● DIRECTIONS FOR THIS TASK: Reproduce, exactly and in full, only the lines below from the one containing "säkerställer att ditt vapen ser ut som" through the one containing "som inte kommer".

● ENTRIES SHOWN:
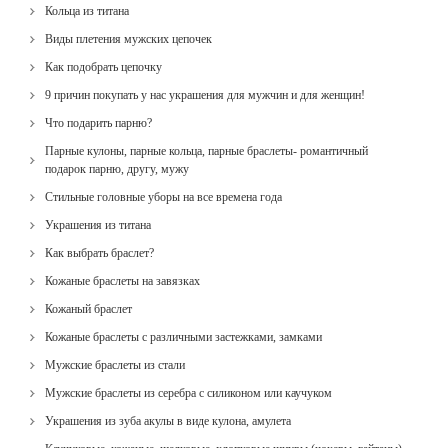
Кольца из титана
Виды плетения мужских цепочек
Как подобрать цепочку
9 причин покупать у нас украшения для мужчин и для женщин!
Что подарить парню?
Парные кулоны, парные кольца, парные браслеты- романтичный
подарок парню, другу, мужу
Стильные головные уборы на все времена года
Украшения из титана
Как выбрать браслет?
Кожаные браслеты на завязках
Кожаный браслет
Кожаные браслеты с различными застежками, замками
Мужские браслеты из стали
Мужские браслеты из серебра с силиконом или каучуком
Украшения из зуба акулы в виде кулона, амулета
...
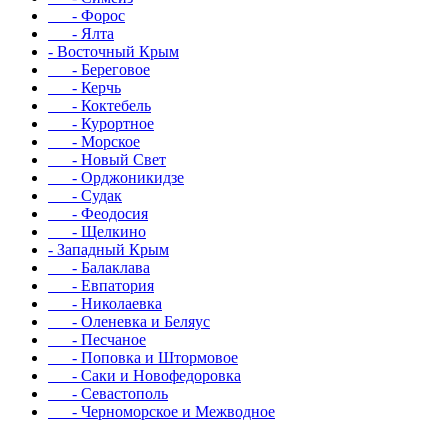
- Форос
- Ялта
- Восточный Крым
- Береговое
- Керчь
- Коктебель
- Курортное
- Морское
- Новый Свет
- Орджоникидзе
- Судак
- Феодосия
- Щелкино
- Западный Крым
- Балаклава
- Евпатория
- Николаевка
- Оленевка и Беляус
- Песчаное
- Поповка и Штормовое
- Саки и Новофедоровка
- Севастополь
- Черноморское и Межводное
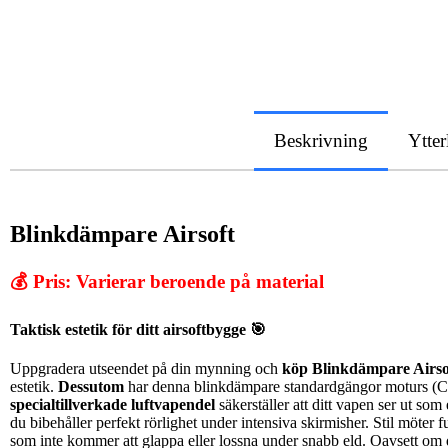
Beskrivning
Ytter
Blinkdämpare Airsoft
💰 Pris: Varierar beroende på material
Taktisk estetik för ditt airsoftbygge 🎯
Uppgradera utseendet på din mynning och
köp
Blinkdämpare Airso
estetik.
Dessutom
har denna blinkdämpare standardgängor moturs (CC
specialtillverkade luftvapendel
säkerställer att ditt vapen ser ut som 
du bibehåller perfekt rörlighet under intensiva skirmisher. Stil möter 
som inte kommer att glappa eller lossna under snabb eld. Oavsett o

● WRITTEN SOLUTION:
säkerställer att ditt vapen ser ut som 
du bibehåller perfekt rörlighet under intensiva skirmisher. Stil möter 
som inte kommer att glappa eller lossna under snabb eld. Oavsett o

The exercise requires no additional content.